(RAW DATA Opens)

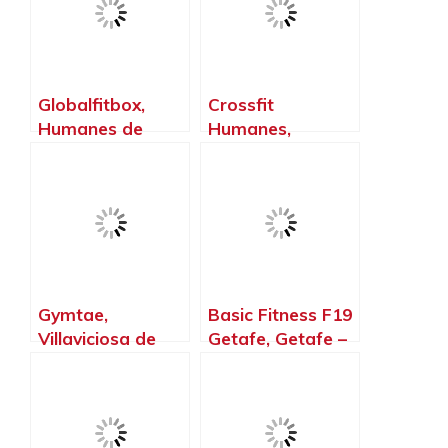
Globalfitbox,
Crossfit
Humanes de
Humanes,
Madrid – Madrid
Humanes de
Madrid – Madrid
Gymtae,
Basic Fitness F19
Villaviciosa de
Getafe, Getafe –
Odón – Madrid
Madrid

(RAW DATA Closes)
(RAW DATA Opens)

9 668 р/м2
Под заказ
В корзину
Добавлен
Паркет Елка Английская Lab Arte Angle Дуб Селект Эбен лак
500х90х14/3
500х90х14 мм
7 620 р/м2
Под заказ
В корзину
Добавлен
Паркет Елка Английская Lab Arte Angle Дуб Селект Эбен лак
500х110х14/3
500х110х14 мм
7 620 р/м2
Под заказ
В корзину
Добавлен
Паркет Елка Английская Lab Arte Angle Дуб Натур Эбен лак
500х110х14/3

(RAW DATA Closes)

- _EXERCISE REQUIREMENTS_:
Tally the lines in the listing that contain the string "Madrid", then report that tally alone.

- _WRITTEN SOLUTION_:
4